(Stored items)
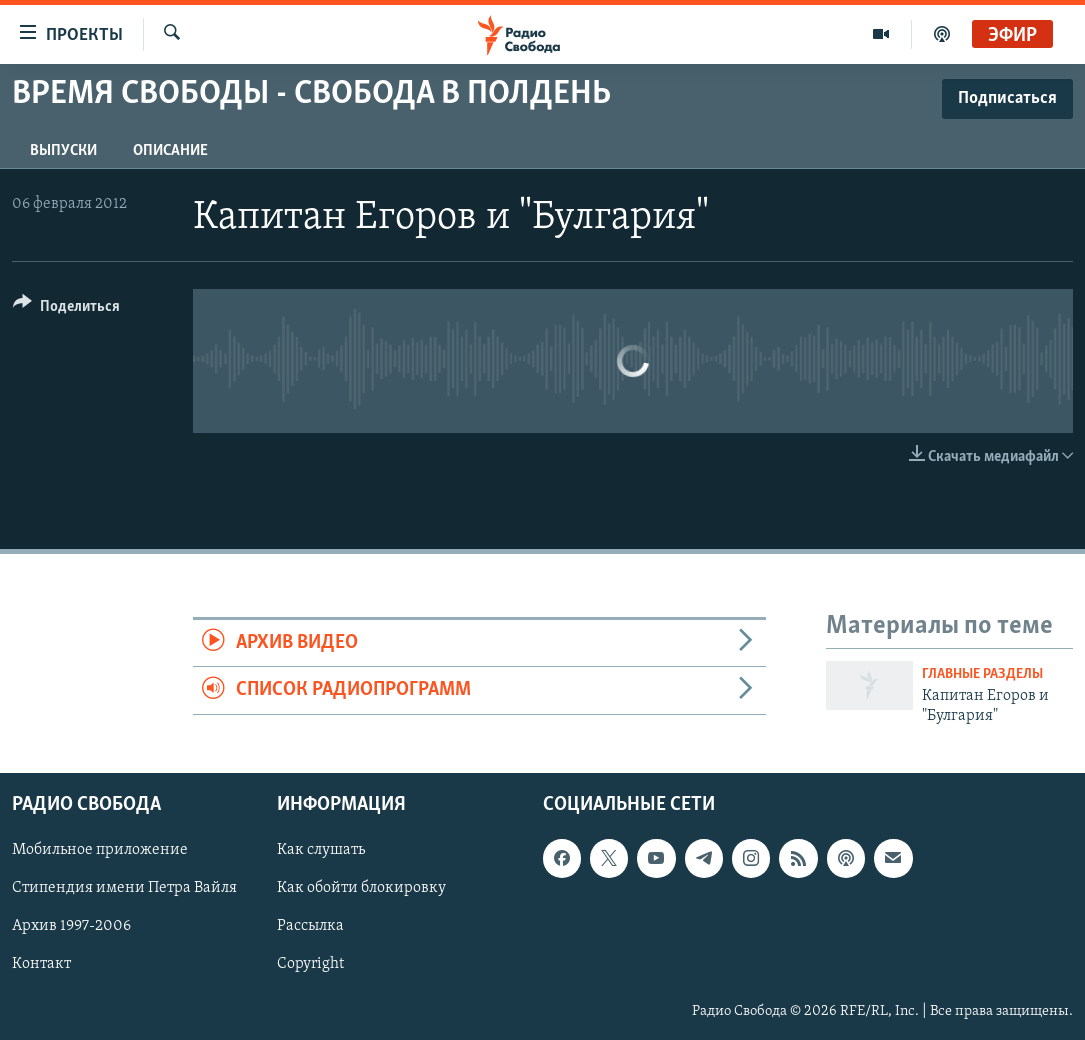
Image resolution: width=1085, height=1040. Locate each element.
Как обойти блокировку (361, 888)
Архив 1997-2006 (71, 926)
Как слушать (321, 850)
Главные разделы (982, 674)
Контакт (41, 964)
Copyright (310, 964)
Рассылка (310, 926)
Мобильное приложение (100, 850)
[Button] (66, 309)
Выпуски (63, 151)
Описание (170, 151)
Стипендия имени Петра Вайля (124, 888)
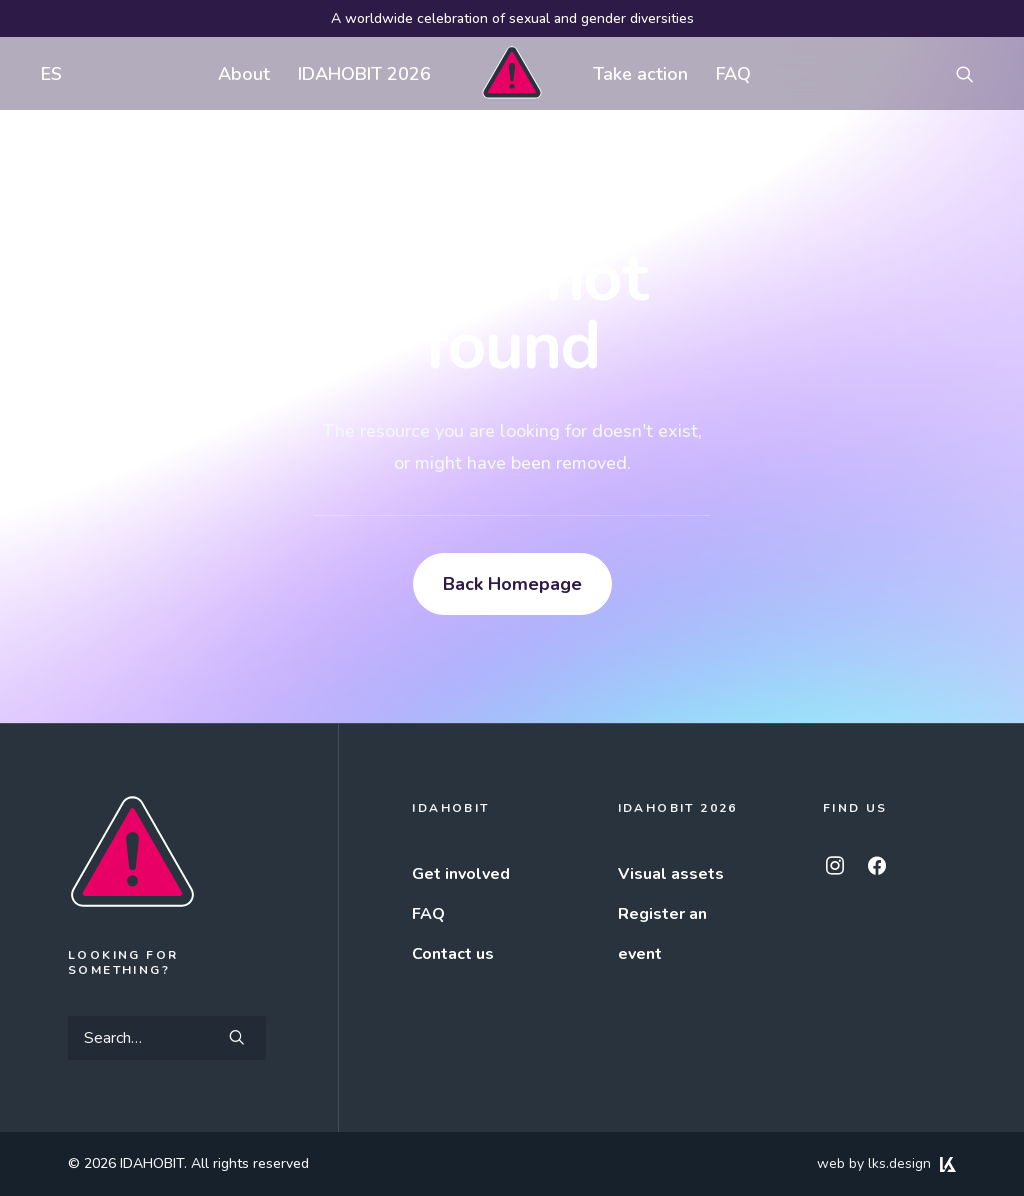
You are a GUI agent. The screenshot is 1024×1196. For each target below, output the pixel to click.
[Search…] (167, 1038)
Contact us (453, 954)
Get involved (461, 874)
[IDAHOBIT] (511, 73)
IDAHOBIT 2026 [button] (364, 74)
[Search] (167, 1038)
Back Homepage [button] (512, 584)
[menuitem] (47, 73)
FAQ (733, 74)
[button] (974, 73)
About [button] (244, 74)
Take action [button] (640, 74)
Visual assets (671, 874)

TASK INSTRUCTIONS.
Please set down every record exactly as it appears, leaving out the pictures.

ANSWER FOR THE TASK.
Image resolution: width=1085, height=1040. Locate each element.
Как обойти блокировку (361, 888)
Архив 1997-2006 (71, 926)
Как слушать (321, 850)
Главные разделы (982, 674)
Контакт (41, 964)
Copyright (310, 964)
Рассылка (310, 926)
Мобильное приложение (100, 850)
[Button] (66, 309)
Выпуски (63, 151)
Описание (170, 151)
Стипендия имени Петра Вайля (124, 888)
You are a GUI agent. The screenshot is 1024×1196. For each target below, output the pixel to click.
[Search…] (167, 1038)
Contact us (453, 954)
Get involved (461, 874)
[IDAHOBIT] (511, 73)
IDAHOBIT 2026 [button] (364, 74)
[Search] (167, 1038)
Back Homepage [button] (512, 584)
[menuitem] (47, 73)
FAQ (733, 74)
[button] (974, 73)
About [button] (244, 74)
Take action [button] (640, 74)
Visual assets (671, 874)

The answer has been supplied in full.